[[ Material for this exercise open ]]

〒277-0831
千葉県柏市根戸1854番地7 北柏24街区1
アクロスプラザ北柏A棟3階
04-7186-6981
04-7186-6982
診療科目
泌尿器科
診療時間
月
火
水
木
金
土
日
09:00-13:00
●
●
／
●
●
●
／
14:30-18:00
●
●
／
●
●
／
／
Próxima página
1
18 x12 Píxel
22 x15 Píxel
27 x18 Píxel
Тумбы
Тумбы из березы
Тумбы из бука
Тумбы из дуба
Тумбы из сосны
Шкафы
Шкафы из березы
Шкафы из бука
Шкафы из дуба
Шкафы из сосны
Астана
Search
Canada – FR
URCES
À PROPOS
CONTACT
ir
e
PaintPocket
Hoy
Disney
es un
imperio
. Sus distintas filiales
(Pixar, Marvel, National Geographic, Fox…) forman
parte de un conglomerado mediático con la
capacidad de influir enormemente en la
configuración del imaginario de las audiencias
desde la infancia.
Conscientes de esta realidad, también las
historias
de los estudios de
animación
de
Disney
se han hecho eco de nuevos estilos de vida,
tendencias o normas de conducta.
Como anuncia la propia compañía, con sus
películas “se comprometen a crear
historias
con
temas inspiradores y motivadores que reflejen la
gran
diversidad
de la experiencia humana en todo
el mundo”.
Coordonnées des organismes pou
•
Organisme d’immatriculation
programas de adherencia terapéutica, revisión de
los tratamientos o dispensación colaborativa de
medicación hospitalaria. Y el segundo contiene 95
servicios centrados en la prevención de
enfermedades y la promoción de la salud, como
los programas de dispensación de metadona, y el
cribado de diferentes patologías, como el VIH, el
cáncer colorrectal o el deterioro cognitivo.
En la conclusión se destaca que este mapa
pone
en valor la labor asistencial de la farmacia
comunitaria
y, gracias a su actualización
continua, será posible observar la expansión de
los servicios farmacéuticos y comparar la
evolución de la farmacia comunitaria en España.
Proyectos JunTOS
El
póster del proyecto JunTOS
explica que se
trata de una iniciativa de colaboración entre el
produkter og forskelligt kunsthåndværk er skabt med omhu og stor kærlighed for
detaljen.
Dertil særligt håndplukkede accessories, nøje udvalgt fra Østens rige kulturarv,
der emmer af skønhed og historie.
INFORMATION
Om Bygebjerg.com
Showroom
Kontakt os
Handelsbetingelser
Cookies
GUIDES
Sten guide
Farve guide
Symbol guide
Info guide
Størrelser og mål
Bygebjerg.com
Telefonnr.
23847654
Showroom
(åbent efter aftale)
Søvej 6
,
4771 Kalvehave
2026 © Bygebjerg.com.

[[ Material for this exercise closed ]]

Exercise goal:
Extract exactly and only the lines above from the line containing "04-7186-6982" through the line containing "(Pixar, Marvel, National", both end lines included.

Answer box:
04-7186-6982
診療科目
泌尿器科
診療時間
月
火
水
木
金
土
日
09:00-13:00
●
●
／
●
●
●
／
14:30-18:00
●
●
／
●
●
／
／
Próxima página
1
18 x12 Píxel
22 x15 Píxel
27 x18 Píxel
Тумбы
Тумбы из березы
Тумбы из бука
Тумбы из дуба
Тумбы из сосны
Шкафы
Шкафы из березы
Шкафы из бука
Шкафы из дуба
Шкафы из сосны
Астана
Search
Canada – FR
URCES
À PROPOS
CONTACT
ir
e
PaintPocket
Hoy
Disney
es un
imperio
. Sus distintas filiales
(Pixar, Marvel, National Geographic, Fox…) forman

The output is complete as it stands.